Wednesday, August 02, 2006

Starbucks to open its 1st store in Brazil

Starbucks in May said it would open its first store in Brazil within a year through a joint venture with Cafes Sereia do Brasil Participacoes SA, a Brazilian holding company that also runs McDonald's and Outback Steakhouse restaurants.

Brazil is the No. 2 coffee-drinking nation behind the U.S. The first Brazil store is set to open next year in Sao Paulo.

Starbucks plans to open 1,800 stores overall this year. Thomas Weisel Partners LLC analyst Matthew DiFrisco estimates Starbucks will exceed that goal with about 1,950 stores in 2006.

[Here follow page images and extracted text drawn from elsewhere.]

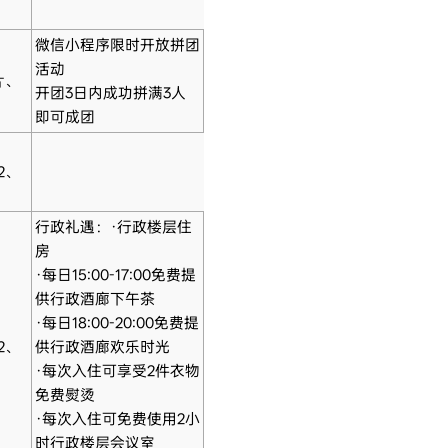
微信小程序限时开放拼团
活动
片、
开团3日内成功拼满3人
即可成团
2、
行政礼遇：·行政楼层住
房
·每日15:00-17:00免费提
供行政酒廊下午茶
·每日18:00-20:00免费提
2、
供行政酒廊欢乐时光
·每次入住可享受2件衣物
免费熨烫
·每次入住可免费使用2小
时行政楼层会议室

The company had opened 1,543 stores through the first nine months of the year, or 86 percent of its goal, New York-based DiFrisco said in a July 24 research note. For the past two years, Starbucks had opened about 66 percent of its targeted new stores by the end of the third quarter, he said.

So now, it is time to wait and enjoy Starbucks in Brazil...

1 Comments:

At 9:04 AM, Anonymous Anonymous said...

Brazil also happens to be one of the biggest, and best, coffee-PRODUCING countries in the world -- and has one of the largest wealth distribution gaps in the world.

And it is not like the urban middle class is growing, either.

So the idea of paying the same price there as you would pay in a major American city, as I read in the Brazilian press coverage on the event, is pretty darn absurd.

In São Paulo, especially, where we live, with its vast Italian diaspora, the very idea of offering a 24-oz. Big Gulp capuccino served in a PAPER CUP for some $R10 is ... well, just laughably heretical and insane.

The taste of the paulista runs to 2-oz espresso shots of near-Turkish (or Turkish, in fact, as there is a huge Lebanese and Syrian diaspora there as well) intensity.

I predict an epidemic of entrepreneurial camelôs (black market street vendors) cloning the frapuccino, serving it up in bootleg Starbucks-branded cups from Paraguay, and making a killing selling it at half the price.